[OE-core] My thoughts on the future of OE?

David Nyström david.nystrom at enea.com
Mon May 5 11:39:40 UTC 2014


On 2014-05-01 19:02, Richard Purdie wrote:
> I was asked what I thought were things that needed discussion at OEDAM.
> Sadly I won't be there but I thought it might help to write down my
> thoughts in a few areas.
>
> Developer Workflow
> ------------------
>
> Firstly, I think the big piece we need to address as a project is
> "developer workflow" as this is where people are struggling using it.

Good initiative.

> Unfortunately "developer workflow" means different things to different
> people? Which one do I mean then? I actually mean all of them. As some
> examples:

Whilst OE supplies a superior interface towards distribution engineers, 
and one-man-army developers who usually work top-down on the entire 
software stack, its currently supplies a suboptimal user experience for 
bigger teams, where each team tend to care only about their app, and its 
dependencies.

IMHO, the biggest issue is maintainable interfaces between different 
participants within the larger projects.
The package repository should be able to facilitate a good user facing 
interface for Application developers and kernel developers.
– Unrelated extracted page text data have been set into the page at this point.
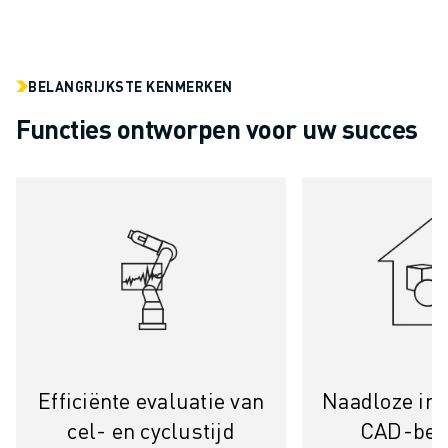
MATERIAL HANDLING
VERFSPUITEN
PALLETISEREN
BELANGRIJKSTE KENMERKEN
PUNTLASSEN
VISION INSPECTIE
Functies ontworpen voor uw succes
DRAADVONKEN EDM
CASE STUDIES
CUSTOMER SERVICE
CUSTOMER CARE
FANUC PLANS
SERVICE & ONDERHOUD
TECHNISCHE ONDERSTEUNING REMOTE
SPARE PARTS
REVISIE
DIGITALE SERVICE TOOLS
Efficiënte evaluatie van
Naadloze int
E-STORE
cel- en cyclustijd
CAD-bes
DOWNLOAD CENTER » MYFANUC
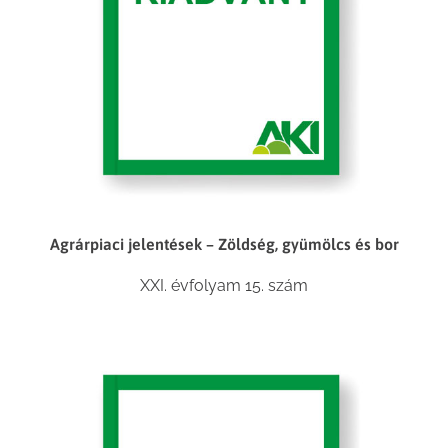
Agrárpiaci jelentések – Zöldség, gyümölcs és bor
XXI. évfolyam 15. szám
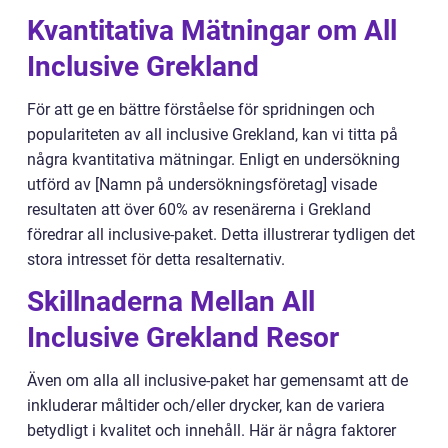
Kvantitativa Mätningar om All
Inclusive Grekland
För att ge en bättre förståelse för spridningen och
populariteten av all inclusive Grekland, kan vi titta på
några kvantitativa mätningar. Enligt en undersökning
utförd av [Namn på undersökningsföretag] visade
resultaten att över 60% av resenärerna i Grekland
föredrar all inclusive-paket. Detta illustrerar tydligen det
stora intresset för detta resalternativ.
Skillnaderna Mellan All
Inclusive Grekland Resor
Även om alla all inclusive-paket har gemensamt att de
inkluderar måltider och/eller drycker, kan de variera
betydligt i kvalitet och innehåll. Här är några faktorer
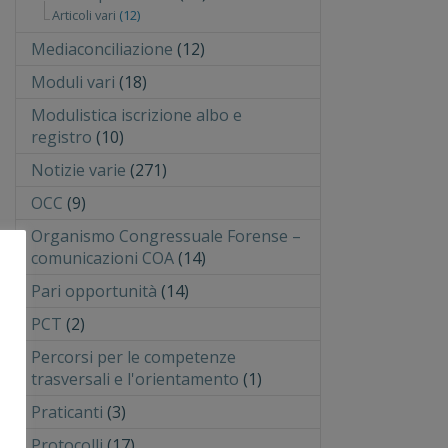
Articoli vari
(12)
Mediaconciliazione
(12)
Moduli vari
(18)
Modulistica iscrizione albo e
registro
(10)
Notizie varie
(271)
OCC
(9)
Organismo Congressuale Forense –
comunicazioni COA
(14)
Pari opportunità
(14)
PCT
(2)
Percorsi per le competenze
trasversali e l'orientamento
(1)
Praticanti
(3)
Protocolli
(17)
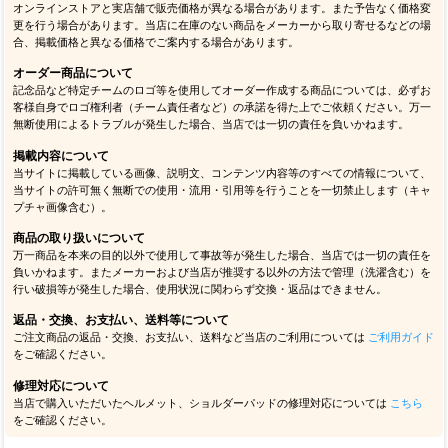
オンラインストアと実店舗で販売価格が異なる場合があります。また予告なく価格変
更を行う場合があります。当店に在庫のない商品をメーカーから取り寄せるなどの場
合、掲載価格と異なる価格でご案内する場合があります。
オーダー商品について
記念品など特定チームのロゴ等を使用してオーダー作成する商品については、必ずお
客様自身でロゴ権利者（チーム責任者など）の承諾を得た上でご依頼ください。万一
無断使用によるトラブルが発生した場合、当店では一切の責任を負いかねます。
掲載内容について
当サイトに掲載している画像、説明文、コンテンツ内容等のすべての情報について、
当サイトの許可無く無断での使用・流用・引用等を行うことを一切禁止します（キャ
プチャ画像含む）。
商品の取り扱いについて
万一商品を本来の目的以外で使用して事故等が発生した場合、当店では一切の責任を
負いかねます。またメーカーおよび当店が推奨する以外の方法で管理（洗濯含む）を
行い破損等が発生した場合、使用状況に関わらず交換・返品はできません。
返品・交換、お支払い、送料等について
ご注文商品の返品・交換、お支払い、送料など当店のご利用については
ご利用ガイド
をご確認ください。
修理対応について
当店で購入いただいたヘルメット、ショルダーパッドの修理対応については
こちら
をご確認ください。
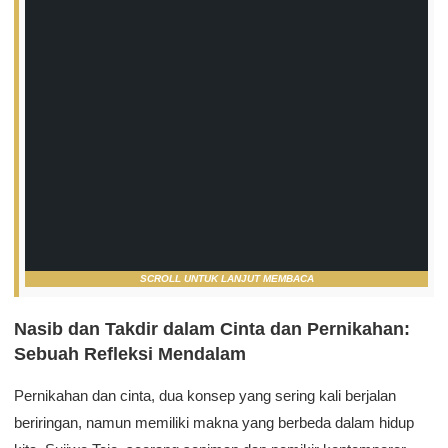
SCROLL UNTUK LANJUT MEMBACA
Nasib dan Takdir dalam Cinta dan Pernikahan:
Sebuah Refleksi Mendalam
Pernikahan dan cinta, dua konsep yang sering kali berjalan
beriringan, namun memiliki makna yang berbeda dalam hidup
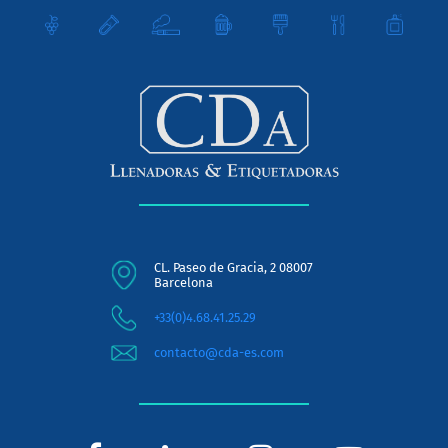
CL. Paseo de Gracia, 2 08007
Barcelona
+33(0)4.68.41.25.29
contacto@cda-es.com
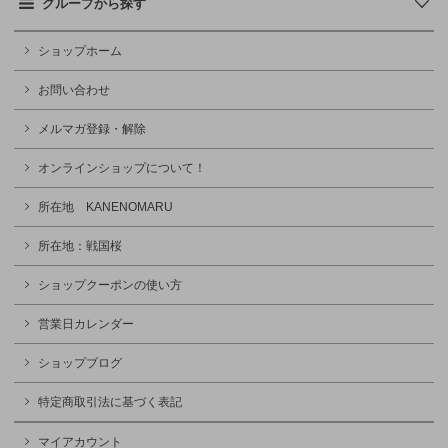
グループから探す
ショップホーム
お問い合わせ
メルマガ登録・解除
オンラインショップについて！
所在地 KANENOMARU
所在地：戦国桜
ショップクーポンの使い方
営業日カレンダー
ショップブログ
特定商取引法に基づく表記
マイアカウント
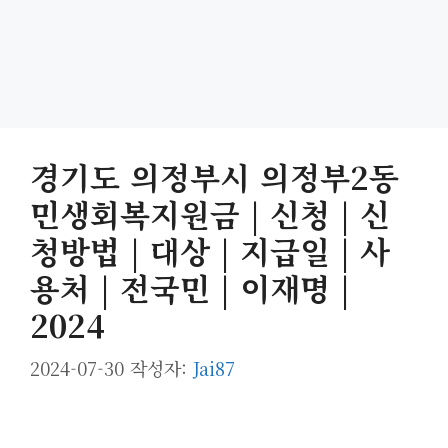
경기도 의정부시 의정부2동
민생회복지원금 | 신청 | 신
청방법 | 대상 | 지급일 | 사
용처 | 전국민 | 이재명 |
2024
2024-07-30
작성자:
Jai87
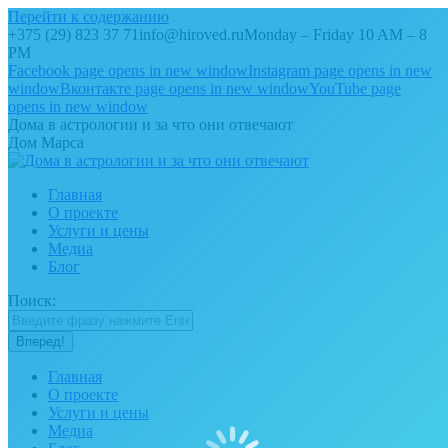
Перейти к содержанию
+375 (29) 823 37 71
info@hiroved.ru
Monday – Friday 10 AM – 8
PM
Facebook page opens in new window
Instagram page opens in new
window
Вконтакте page opens in new window
YouTube page
opens in new window
Дома в астрологии и за что они отвечают
Дом Марса
Главная
О проекте
Услуги и цены
Медиа
Блог
Поиск:
Главная
О проекте
Услуги и цены
Медиа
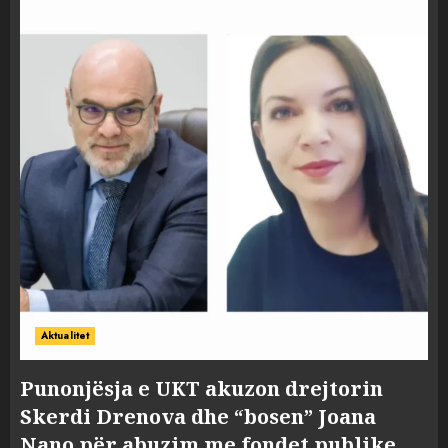
Aktualitet
Punonjësja e UKT akuzon drejtorin
Skerdi Drenova dhe “bosen” Joana
Nano për abuzim me fondet publike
I fear that an item in a locked sstate might not be a small enough 
cross-section for reporting bugs against. How do I trace a buggy package 
installed on my target rootfs, back to an item in the locked sstate?

> -----------------------------------------------------------------------
>
> * A kernel developer wanting to rebuild a kernel
>    [on/off target, with the ADT/SDK or a recipe]
> * A kernel developer wanting to build a kernel module
>    [on/off target, with the ADT/SDK or a recipe]
> * An application developer wanting to build a single App
>    [on/off target, with the ADT/SDK or a recipe]
> * An application developer wanting to (re)build a library, linking an
>    App to it
>    [on/off target, with the ADT/SDK or a recipe]
> * A user wanting to rebuild an image with a package added
>    [on and off target - feeds or a build]
> * A user wanting to rebuild an image with more advanced changes

An example of a low-overhead scenario for a bigger project:

** Distribution Engineers
* Works in the bitbake/OE environment and against the upstream Yocto 
community.
* Makes sure the distribution package repository is kept up to date..
* Syncs releses, upgrades and bugfixes with the upstream community.
* Recieves patches and configuration from Developers and integrate them 
into the distribution, either by SRCREV:s or patches.

** Kernel Developers
* Uses on SDK/ADT tarball provided by the SI.
* Upstreams patches to Upstream.
* Backports patches, sends new SCM revisions, and kernel configuration 
shards to the SI.
* Creates the rootfs image by method X[1] from the package repository.
* Expands the rootfs image by method X[1] from the package repository.
* Bugreports on other ADs or KDs packages using the package versions.

** Application Developers
* Uses on SDK/ADT tarball provided by the SI.
* Determines application dependencies/configuration and notifies SI of 
requirements.
* Maintains the applications recipe.
* Creates the rootfs image by method X[1] from the package repository.
* Expands the rootfs image by method X[1] from the package repository.
* Upstreams recipes, patches or SCM revisions to the SI for his 
application/s for distribution.
* Bugreports on other ADs or KDs packages using the package versions.


Ref:[1]
The current options are:

1. Static core-image-best-guess with package-management delivered by DE.
--
Works OK with static storage. This is a pain with volatile storage 
though, or read-only rootfs:s.
And it is bloaty with bigger repos, and limited storage size.
Different teams images will differ over time.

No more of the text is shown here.